DATASET RECORDS below:

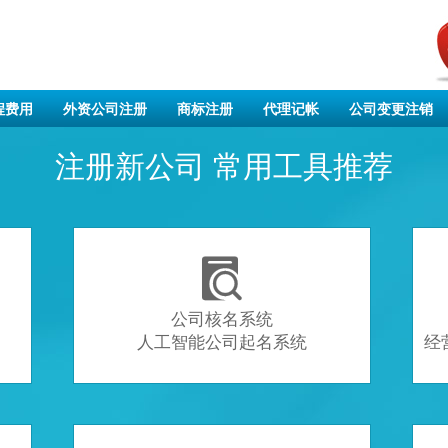
程费用
外资公司注册
商标注册
代理记帐
公司变更注销
注册新公司 常用工具推荐

公司核名系统
人工智能公司起名系统
经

End of DATASET RECORDS.

PROMPT — Give back the records above exactly, with no pictures.

EXERCISE SOLUTION —
程费用
外资公司注册
商标注册
代理记帐
公司变更注销
注册新公司 常用工具推荐

公司核名系统
人工智能公司起名系统
经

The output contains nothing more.